Sin embargo, la simpatía que Alekhine tenía a sus propios mininos se tornaba en pavor hacia cualquier otro gato. En la vigésimo primera partida de su primer match con Euwe (el de 1935) sucedió algo que retrasó el comienzo del encuentro en casi una hora. Alekhine se alojaba en el Hotel Carlton de Amsterdam (un augusto edificio situado frente al mercado flotante de las flores, por si alguien tiene ocasión de ir allí), que se encuentra a cierta distancia de Ermelo, donde se había de disputar la partida. Como todos los días, un chofer pasó a recoger al Campeón del Mundo para llevarle hasta la sala de juego. Y entonces sucedió que, durante el viaje, se cruzaron por dos veces en el camino de un gato. Víctima de un ataque de repentino pánico, Alekhine insistió en hacer el resto del trayecto en tren, y pidió al conductor que le dejase en la estación más cercana. Así fue que Alekhine llegó a jugar tarde, alterado, y según algunas fuentes bastante bebido también. La victoria de Euwe, como era de esperar, fue clara y convincente."

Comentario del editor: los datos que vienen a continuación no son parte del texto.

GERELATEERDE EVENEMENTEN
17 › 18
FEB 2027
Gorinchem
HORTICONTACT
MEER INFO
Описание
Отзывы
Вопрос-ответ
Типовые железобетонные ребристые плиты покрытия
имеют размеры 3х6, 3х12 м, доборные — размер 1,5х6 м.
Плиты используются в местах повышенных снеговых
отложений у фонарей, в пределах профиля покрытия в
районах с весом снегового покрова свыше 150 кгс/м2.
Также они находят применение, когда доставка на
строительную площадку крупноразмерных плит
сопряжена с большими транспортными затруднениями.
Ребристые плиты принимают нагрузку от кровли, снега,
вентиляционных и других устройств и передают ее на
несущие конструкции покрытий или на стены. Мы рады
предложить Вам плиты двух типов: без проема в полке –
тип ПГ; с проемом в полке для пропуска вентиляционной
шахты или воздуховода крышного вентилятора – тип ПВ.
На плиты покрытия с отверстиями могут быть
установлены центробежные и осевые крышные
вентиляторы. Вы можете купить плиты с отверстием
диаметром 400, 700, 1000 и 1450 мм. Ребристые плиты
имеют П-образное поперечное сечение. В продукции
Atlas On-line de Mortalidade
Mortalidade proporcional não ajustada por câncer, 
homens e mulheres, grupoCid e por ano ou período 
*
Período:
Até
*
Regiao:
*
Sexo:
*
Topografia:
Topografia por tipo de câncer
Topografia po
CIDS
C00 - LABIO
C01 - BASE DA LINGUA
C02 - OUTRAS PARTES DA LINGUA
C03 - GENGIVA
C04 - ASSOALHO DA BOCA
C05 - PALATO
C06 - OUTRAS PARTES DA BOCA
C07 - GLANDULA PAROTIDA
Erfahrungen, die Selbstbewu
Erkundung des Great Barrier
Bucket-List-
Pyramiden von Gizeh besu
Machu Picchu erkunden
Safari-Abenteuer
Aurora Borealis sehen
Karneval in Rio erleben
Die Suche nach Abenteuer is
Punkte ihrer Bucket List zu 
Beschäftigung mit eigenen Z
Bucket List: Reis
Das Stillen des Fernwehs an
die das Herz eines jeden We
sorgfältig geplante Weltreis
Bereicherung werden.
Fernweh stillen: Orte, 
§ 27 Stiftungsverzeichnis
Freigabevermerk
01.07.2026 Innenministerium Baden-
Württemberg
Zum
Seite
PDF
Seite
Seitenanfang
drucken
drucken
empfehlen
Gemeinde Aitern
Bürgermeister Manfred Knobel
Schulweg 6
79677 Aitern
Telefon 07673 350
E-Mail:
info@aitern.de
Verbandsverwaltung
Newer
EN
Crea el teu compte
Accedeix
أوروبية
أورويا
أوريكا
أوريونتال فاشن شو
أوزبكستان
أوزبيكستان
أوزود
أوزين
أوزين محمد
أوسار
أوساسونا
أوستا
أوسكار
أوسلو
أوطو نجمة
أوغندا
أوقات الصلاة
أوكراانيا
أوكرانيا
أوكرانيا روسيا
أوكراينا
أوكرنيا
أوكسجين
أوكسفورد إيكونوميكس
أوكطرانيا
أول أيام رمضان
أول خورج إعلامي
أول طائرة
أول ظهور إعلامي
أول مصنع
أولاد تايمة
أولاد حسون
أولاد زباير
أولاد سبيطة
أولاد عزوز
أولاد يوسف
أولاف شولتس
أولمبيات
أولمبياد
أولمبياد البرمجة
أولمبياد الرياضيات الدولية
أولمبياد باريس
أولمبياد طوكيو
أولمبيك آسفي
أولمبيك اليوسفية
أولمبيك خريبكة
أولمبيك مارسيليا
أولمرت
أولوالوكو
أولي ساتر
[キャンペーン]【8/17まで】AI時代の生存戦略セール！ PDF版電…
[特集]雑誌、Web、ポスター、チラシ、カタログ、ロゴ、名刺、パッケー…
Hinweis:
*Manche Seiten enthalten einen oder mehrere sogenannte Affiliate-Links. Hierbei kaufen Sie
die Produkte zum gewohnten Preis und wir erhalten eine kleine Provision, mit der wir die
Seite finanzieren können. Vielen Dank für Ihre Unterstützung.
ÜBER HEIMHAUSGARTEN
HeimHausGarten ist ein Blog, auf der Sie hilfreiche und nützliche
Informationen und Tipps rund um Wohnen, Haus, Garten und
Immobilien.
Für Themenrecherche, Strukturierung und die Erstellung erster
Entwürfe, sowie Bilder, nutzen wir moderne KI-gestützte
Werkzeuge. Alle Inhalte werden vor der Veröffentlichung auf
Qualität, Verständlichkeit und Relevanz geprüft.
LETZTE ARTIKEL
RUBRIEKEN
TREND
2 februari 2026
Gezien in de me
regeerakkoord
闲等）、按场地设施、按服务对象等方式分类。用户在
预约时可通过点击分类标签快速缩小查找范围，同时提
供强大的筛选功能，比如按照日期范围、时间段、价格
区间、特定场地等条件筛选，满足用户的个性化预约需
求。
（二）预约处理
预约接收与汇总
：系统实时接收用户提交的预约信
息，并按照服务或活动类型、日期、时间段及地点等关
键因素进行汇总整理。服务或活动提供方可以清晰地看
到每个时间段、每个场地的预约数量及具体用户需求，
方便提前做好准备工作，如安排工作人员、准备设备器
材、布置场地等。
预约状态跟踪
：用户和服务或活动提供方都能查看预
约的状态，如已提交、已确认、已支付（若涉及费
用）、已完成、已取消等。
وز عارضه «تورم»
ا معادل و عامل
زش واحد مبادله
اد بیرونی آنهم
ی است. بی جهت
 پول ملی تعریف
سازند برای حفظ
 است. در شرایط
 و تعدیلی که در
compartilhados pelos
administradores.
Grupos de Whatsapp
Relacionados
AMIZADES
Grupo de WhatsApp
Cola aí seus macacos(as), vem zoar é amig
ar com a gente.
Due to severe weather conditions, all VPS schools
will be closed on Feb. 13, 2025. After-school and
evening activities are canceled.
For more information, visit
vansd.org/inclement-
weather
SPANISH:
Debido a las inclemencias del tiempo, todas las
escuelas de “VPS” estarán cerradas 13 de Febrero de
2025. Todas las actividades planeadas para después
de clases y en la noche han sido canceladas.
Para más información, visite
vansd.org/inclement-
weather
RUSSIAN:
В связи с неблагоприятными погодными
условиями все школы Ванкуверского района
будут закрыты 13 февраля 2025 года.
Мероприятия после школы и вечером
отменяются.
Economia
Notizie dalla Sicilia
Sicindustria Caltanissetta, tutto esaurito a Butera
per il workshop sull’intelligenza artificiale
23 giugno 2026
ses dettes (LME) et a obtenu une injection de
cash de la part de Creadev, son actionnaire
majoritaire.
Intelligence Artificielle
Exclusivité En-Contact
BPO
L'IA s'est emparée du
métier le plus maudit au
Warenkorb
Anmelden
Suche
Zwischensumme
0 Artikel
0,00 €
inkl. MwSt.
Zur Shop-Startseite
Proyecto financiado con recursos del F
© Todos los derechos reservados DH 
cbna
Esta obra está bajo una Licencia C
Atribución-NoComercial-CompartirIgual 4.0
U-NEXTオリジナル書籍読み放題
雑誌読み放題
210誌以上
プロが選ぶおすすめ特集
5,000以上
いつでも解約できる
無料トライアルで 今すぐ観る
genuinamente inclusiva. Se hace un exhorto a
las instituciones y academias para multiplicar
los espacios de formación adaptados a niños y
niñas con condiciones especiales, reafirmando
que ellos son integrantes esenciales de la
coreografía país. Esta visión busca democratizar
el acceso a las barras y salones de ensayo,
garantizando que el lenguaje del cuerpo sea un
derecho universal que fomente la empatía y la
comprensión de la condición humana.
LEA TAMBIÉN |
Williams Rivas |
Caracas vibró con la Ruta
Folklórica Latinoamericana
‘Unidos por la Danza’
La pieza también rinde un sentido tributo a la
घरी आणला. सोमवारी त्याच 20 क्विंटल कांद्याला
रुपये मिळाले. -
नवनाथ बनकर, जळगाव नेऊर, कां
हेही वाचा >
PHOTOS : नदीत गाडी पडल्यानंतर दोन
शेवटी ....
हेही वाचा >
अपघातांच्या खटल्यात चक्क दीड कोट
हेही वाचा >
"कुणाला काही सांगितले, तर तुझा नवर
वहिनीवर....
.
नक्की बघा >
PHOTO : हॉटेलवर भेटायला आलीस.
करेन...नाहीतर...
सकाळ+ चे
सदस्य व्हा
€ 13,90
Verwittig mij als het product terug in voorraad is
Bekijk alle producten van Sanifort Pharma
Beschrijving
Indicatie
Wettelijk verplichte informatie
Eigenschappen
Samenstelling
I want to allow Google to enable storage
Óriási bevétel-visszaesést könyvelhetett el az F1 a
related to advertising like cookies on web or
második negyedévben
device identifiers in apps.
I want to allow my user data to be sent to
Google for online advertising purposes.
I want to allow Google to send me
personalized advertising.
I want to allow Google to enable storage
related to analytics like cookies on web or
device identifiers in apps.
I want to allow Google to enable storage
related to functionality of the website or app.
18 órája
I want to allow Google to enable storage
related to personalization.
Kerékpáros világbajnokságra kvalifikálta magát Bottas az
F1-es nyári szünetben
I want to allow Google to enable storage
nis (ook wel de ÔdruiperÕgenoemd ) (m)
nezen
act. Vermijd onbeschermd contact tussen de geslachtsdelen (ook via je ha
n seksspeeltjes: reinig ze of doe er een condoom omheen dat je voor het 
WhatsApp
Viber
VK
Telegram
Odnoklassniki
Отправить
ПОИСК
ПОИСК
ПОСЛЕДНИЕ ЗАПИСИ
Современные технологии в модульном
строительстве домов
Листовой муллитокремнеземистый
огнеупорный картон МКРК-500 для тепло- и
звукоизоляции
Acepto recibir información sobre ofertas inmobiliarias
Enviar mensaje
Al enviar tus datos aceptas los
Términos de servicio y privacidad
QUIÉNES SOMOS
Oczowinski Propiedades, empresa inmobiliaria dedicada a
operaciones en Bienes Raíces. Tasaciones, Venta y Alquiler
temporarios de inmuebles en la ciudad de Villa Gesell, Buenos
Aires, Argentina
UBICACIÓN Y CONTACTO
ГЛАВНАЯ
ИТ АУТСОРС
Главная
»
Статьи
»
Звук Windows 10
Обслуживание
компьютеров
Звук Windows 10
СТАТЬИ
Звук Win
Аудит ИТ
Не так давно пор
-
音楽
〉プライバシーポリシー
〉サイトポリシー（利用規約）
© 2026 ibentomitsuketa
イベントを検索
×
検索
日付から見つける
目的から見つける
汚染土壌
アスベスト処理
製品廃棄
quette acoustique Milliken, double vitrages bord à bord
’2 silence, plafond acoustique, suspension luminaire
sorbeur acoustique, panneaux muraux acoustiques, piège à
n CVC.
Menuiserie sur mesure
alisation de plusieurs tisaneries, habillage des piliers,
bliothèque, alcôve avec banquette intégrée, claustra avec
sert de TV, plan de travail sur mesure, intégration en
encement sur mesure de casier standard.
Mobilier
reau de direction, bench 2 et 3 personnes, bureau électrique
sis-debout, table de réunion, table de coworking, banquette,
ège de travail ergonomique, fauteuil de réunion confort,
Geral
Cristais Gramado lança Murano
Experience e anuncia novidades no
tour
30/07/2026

(David Llada, de su artículo "¿Maniáticos o Supersticiosos?")

 

"En la segunda parte del match, antes de cada partida, dejaba los gatos en el tablero, que se dedicaban a oler las piezas. A veces, incluso los echaba durante el juego. Pero no creo que Alekhine hiciera eso intencionadamente con ánimo de molestarme. Para él era una forma de distraerse, o quizá de darle confianza. En una ocasión apareció con un suéter que tenía un gato por motivo...".

(Max Euwe)

 

"Los gatos le gustaron durante toda su vida y con frecuencia acudía a los torneos acompañado por sus gatos siameses"

(Dimitrije Bjelica, "Reyes del ajedrez: Alexander Alekhine")

 

Algunas fotos del Campeonato Mundial de 1935 entre Alekhine y Euwe

 


Lucha anti alcohol

"La partida nº22 del match de 1935 entre Alekhine y Euwe resultó ser una amistosa lucha antialcohólica. Alekhine se llevó al tablero una botella de zumo de piña, junto con un par de vasos, y los jugadores pronto lo consumieron. Sonrisas y murmullos de aprobación de los espectadores"

(Garri Kasparov, "Mis Geniales Predecesores, Volumen II)

 

"El reinado de Max Euwe duró sólo dos años. Alekhine juró que iba a recuperar el título. Dejó la bebida. Cuando se preparaba para el match de 1937, compró una vaca para tener siempre leche fresca"

(Dimitrije Bjelica, "Reyes del ajedrez: Alexander Alekhine")


De una partida con un oficial nazi

Blancas: Alekhine .....Negras: Un general alemán

-"Abandono" -dijo el oficial-, "no puedo defenderme del mate en h8. Si juego 1....g6, sigue 2.Dh7+, Rf8; 3.Dh8+! Axh8; 4.Txh8 mate".

Alekhine dijo:

-"Está bien. Voy a jugar con sus piezas negras". Y empezó a jugar 1...Th4?! Los presentes susurraban al general que capturase la torre con el caballo, y no con su torre. Él contestó: "Como si no viera que me daría mate si capturo con la torre". Después de 1...Th4; 2.Cxh4, Dc3 se quedó pensativo otra vez y dijo que abandonaba, indicando que 3.Rc1, Da1+ 4.Rd2, Dxh1 y también caía el caballo en h4...

-"Se equivoca" -dijo Alekhine-, "déjeme otra vez las blancas..."

El alemán jugó 1...Th4 y Alekhine contestó 2.Ch4, Dc3; 3.Dh8+!!, Rxh8; 4.Cg6+ doble, Rg8; 5.Th8 mate.

Posición final

(Alexander Kotov, "Blancas y negras")


En un café de París

"Alekhine era un apasionado del ajedrez, lo que le llevaba a entrar en cafés a jugar partidas contra cualquiera. Era un habitual del famoso Café de La Regence de París donde se daban cita muchos maestros y aficionados al ajedrez. Cuenta que una vez entró en un pequeño café de París e invitó a jugar a un señor, el cual aceptó:

- "Le doy una torre de ventaja", declaró Alekhine.

- "Pero ¿por qué?", le replicó ligeramente indignado su rival.

- "En resumidas cuentas, ¡usted no me conoce!"

- "Precisamente por eso", fue la lacónica respuesta.